• [EXERCISE DESCRIPTION] Reply with nothing but how many lines in the entries below include "this".

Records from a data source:
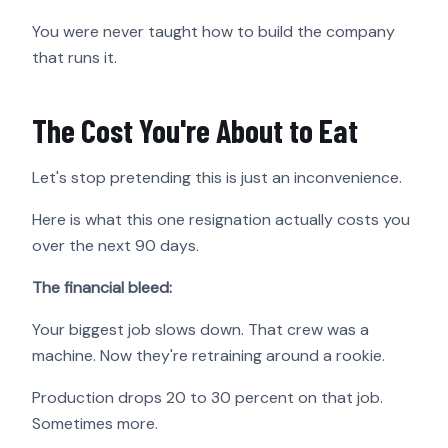
You were never taught how to build the company
that runs it.
The Cost You're About to Eat
Let's stop pretending this is just an inconvenience.
Here is what this one resignation actually costs you
over the next 90 days.
The financial bleed:
Your biggest job slows down. That crew was a
machine. Now they're retraining around a rookie.
Production drops 20 to 30 percent on that job.
Sometimes more.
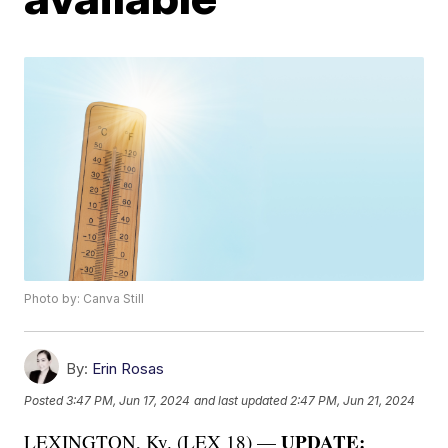
Photo by: Canva Still
By:
Erin Rosas
Posted
3:47 PM, Jun 17, 2024
and last updated
2:47 PM, Jun 21, 2024
UPDATE:
LEXINGTON, Ky. (LEX 18) —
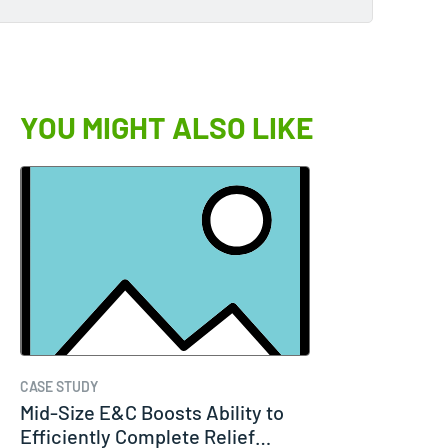
YOU MIGHT ALSO LIKE
CASE STUDY
Mid-Size E&C Boosts Ability to
Efficiently Complete Relief…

• [EXERCISE RESPONSE] 2